Il Presidente di Utilitalia Luca Dal Fabbro è intervenuto all’evento “Finanziare il futuro delle utilities”, dove ha sottolineato la necessità di nuovi investimenti per la resilienza di reti idriche e elettriche, oltre che per impianti per la chiusura del ciclo dei rifiuti, in particolare nel Mezzogiorno. La soluzione: un basket bond per facilitare l’accesso al mercato dei capitali.

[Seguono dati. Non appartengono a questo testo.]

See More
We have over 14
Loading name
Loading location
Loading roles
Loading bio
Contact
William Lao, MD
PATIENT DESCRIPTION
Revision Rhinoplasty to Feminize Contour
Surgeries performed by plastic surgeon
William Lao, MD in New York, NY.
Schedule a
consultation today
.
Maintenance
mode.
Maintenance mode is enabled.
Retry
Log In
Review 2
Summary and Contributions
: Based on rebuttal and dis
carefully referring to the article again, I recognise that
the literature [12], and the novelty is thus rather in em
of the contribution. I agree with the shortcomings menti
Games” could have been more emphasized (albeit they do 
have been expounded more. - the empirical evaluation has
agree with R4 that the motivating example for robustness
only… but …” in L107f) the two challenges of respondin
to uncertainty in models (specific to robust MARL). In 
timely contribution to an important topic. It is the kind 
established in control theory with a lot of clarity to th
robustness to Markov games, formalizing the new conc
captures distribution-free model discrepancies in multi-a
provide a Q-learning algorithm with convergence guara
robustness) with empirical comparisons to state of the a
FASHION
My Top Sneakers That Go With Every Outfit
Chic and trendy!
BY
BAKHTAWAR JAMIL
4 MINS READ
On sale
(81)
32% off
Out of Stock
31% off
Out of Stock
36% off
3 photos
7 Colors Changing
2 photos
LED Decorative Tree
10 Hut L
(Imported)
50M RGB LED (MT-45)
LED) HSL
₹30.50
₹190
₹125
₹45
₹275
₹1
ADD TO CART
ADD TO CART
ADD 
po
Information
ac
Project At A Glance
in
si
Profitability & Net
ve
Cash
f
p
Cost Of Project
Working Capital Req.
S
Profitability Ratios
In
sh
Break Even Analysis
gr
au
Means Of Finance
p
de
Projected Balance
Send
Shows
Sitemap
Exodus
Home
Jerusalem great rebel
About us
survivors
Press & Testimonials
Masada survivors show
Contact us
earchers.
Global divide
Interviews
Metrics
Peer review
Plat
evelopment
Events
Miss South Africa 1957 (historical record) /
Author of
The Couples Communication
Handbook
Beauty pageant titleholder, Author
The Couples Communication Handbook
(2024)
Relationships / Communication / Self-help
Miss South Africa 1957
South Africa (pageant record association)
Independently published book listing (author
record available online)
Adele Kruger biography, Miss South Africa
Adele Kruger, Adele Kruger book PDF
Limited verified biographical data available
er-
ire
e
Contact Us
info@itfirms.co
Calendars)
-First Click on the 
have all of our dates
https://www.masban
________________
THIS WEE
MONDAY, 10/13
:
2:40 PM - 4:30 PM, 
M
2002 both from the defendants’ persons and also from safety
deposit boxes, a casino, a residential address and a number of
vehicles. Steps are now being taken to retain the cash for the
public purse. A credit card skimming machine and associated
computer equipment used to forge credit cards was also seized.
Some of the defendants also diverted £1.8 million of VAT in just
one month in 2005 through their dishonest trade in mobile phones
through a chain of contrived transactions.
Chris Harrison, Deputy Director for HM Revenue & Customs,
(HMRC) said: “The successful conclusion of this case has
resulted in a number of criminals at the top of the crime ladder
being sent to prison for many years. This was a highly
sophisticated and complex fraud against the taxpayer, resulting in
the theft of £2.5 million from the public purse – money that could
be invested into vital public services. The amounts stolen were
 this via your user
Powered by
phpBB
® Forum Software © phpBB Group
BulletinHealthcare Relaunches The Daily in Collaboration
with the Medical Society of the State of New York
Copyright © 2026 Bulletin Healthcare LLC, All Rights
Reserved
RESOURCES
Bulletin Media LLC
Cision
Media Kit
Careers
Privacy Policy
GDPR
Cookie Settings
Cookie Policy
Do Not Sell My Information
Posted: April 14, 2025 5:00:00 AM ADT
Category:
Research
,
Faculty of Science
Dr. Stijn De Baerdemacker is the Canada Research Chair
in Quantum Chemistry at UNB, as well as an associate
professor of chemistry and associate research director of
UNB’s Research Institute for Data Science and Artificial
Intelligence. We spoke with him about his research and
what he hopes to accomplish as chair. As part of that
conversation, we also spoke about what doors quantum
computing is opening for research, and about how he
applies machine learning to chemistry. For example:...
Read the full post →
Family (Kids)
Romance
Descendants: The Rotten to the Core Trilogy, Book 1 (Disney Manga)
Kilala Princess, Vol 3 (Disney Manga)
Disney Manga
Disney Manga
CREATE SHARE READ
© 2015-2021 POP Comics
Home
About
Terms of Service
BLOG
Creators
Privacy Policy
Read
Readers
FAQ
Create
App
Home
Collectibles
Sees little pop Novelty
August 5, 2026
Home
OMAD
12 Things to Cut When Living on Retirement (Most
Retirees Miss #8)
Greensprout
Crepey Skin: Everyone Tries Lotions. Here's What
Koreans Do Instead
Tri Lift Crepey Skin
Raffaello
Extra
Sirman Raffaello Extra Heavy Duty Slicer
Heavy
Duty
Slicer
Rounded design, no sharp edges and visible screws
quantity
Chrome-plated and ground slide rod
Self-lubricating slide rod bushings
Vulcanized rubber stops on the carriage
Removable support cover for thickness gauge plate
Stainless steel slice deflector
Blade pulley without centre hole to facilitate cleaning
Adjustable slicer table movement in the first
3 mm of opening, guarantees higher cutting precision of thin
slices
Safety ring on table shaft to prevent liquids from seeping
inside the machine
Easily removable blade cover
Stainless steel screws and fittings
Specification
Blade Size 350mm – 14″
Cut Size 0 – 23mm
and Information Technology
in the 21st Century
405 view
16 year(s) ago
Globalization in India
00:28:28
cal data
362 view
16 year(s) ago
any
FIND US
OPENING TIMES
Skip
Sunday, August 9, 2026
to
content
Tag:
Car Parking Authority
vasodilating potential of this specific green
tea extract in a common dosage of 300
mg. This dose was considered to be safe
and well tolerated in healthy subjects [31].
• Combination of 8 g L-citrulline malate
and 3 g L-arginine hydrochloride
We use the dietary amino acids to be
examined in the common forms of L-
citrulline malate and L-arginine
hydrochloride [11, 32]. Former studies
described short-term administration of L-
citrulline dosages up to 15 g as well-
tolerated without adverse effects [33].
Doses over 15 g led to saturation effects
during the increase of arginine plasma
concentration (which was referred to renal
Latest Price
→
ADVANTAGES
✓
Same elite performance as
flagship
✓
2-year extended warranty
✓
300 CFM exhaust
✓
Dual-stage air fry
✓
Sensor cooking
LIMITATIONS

Luca Dal Fabbro: l’importanza degli investimenti nel Mezzogiorno
“Gli eventi meteorologici estremi ci impongono di investire nella resilienza delle reti elettriche e idriche — ha evidenziato Luca dal Fabbro all’evento “Finanziare il futuro delle utilities” dello scorso 8 luglio a Milano — mentre la crescente digitalizzazione delle infrastrutture rende i sistemi più esposti ai rischi di attacchi informatici”. A seguito dei finanziamenti del PNRR, le utilities devono fronteggiare nuove sfide per rafforzare le proprie infrastrutture, per cui sono necessari nuovi investimenti. A questo si aggiunge il divario del Sud Italia per quanto riguarda il sistema impiantistico per i rifiuti. Nonostante “l'Italia rappresenti un'eccellenza nel recupero e nel riciclo — ha sottolineato Il Presidente di Utilitalia Luca Dal Fabbro — nel Mezzogiorno mancano ancora impianti di termovalorizzazione”. Una soluzione proposta dal Presidente coinvolge direttamente il contributo della finanza.
Luca Dal Fabbro: il basket bond per facilitare l’accesso ai capitali delle utility
“Per affrontare queste sfide sono necessari investimenti per circa 20 miliardi di euro e la finanza può svolgere un ruolo determinante — ha ribadito Luca Dal Fabbro — Come Utilitalia stiamo lavorando a un basket bond, cioè a un modello che consenta a più imprese di aggregarsi, realizzare un'emissione obbligazionaria congiunta e inserirla in un basket di bond”. Tramite questo strumento sarebbe possibile diminuire i costi di finanziamento e semplificare l’ingresso al mercato dei capitali di quelle realtà più piccole, potendo contare sul supporto di garanzie da parte di istituzioni quali SACE, Gruppo assicurativo-finanziario italiano controllato dal MEF, della Banca Europea per gli Investimenti e di Cassa Depositi e Prestiti. Luca Dal Fabbro: “Abbiamo già presentato il progetto nel corso della nostra Assemblea e stiamo lavorando al lancio di un caso pilota”.